Saheli Deb, who was travelling to Chennai with her husband and seven-year-old son, thought it was the end.
The family, originally from Kolkata , have been living in Chennai since June last year. They had come to the city on a vacation and were travelling back to Chennai.
On Sunday afternoon, the 37-year-old recounted to The Telegraph what the family went through on the Coromandel Express on Friday evening and how she wished to forget those horror-filled 30 seconds.
I was lying on the side upper berth and my husband and son were sitting on the berth below.
Suddenly the train started jerking and for a moment I thought the driver had applied the emergency brake.
But the jerking did not stop and from my berth I saw people being thrown off their seats, one on another.
It was vacation time and there were many children in the coach. The young ones were being tossed here and there.
People were shouting and screaming. It was agonizing. Our compartment had tilted and suddenly there was a huge jerk and I thought it was the end.
Had our coach tilted a little more, I would have been fallen. Everything happened within 30 seconds. All the while my husband was holding on to the railing of our berth with one hand and our son close to his chest with the other.
Picture of the accident site clicked by Saheli Deb on her mobile phone
Fortunately they were not flung off their seat.
Once it all stopped, it took us another five to 10 seconds to realise that we were still alive.
We were all traumatised.

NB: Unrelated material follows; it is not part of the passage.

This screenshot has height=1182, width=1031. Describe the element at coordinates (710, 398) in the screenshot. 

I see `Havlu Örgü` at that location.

Children were crying. I saw a young girl shivering. There were some who were calling out to their family members.
Then people started shouting that we had to get off the train as fast as we could.

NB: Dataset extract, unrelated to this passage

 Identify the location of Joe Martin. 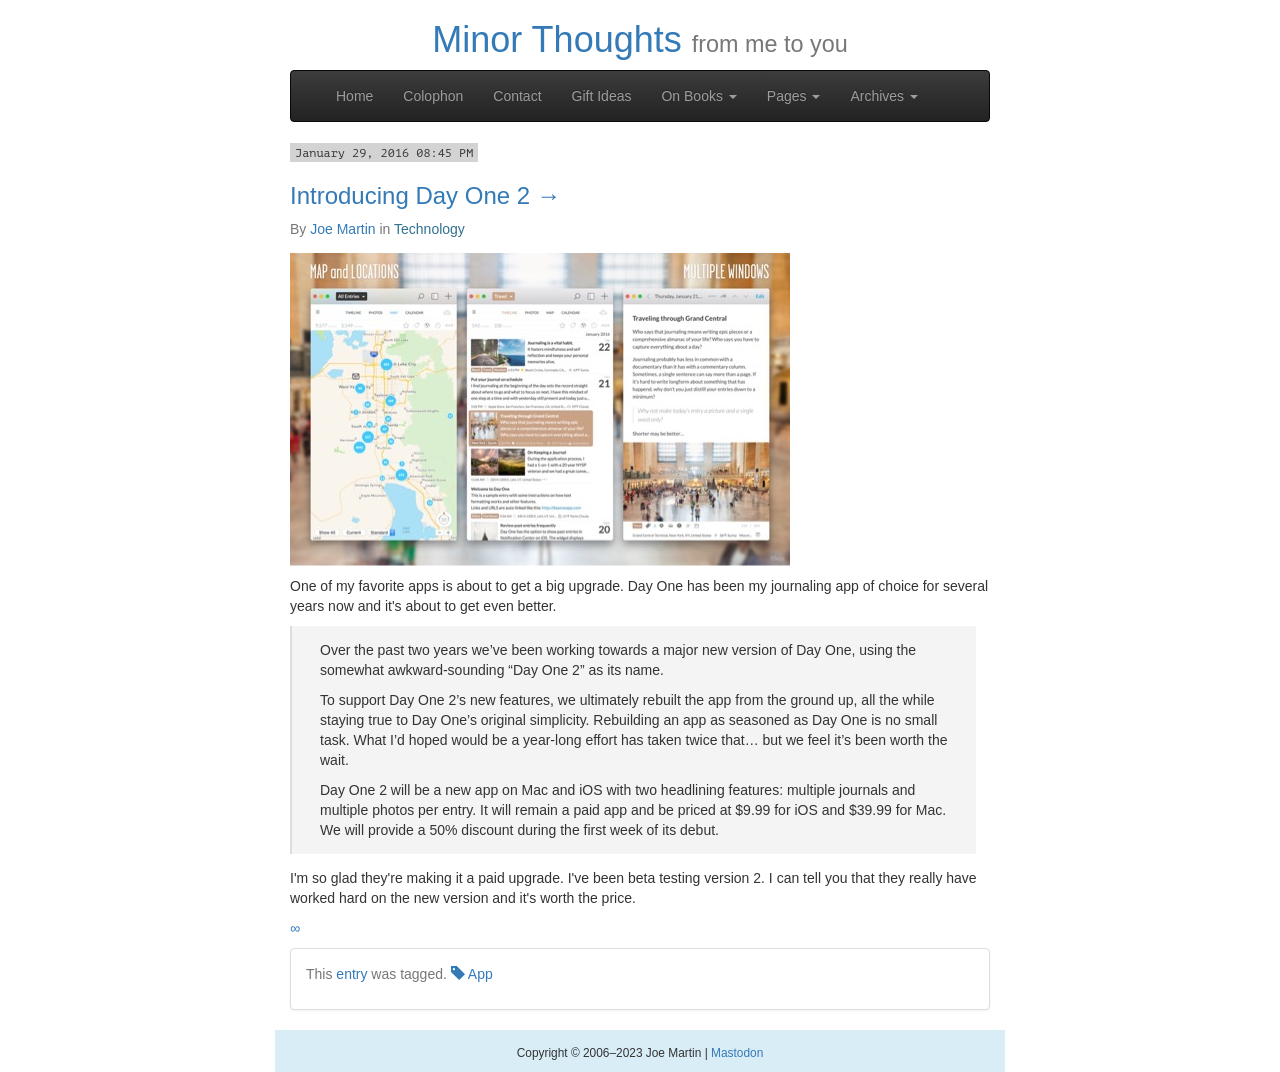 (342, 229).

Till the doors were opened, for a minute or two, there was a faint smoke in the compartment.
My son was on the brink of tears and I explained to him that we were safe and we should hurry up and get off the train.
The lights in our compartment were still on and the door was not blocked. We could jump on to the railway line with our luggage. Passengers were getting down from both sides.
We stood on the ground for about five minutes to understand which direction we should head to.
My phone had no network and I had no idea where we were. We heard people shouting, looking for their family members. There were big groups going on vacation and the members were calling out for each other. It was all so traumatic.
I decided that we should leave the place immediately and started walking along the railway tracks in the dark.
There was some faint light from some of the compartments and the phones of some of the travellers.
We could walk because we had no physical injury. Those who were injured could not even do that.
We walked to the highway — around 600m from the accident spot — and waited there with hundreds of other people. We realised we would not be able to board a bus.
A co-passenger booked a car through an acquaintance in Balasore. The car took us to Balasore and the next morning (Saturday) we rented another car to travel back to Calcutta.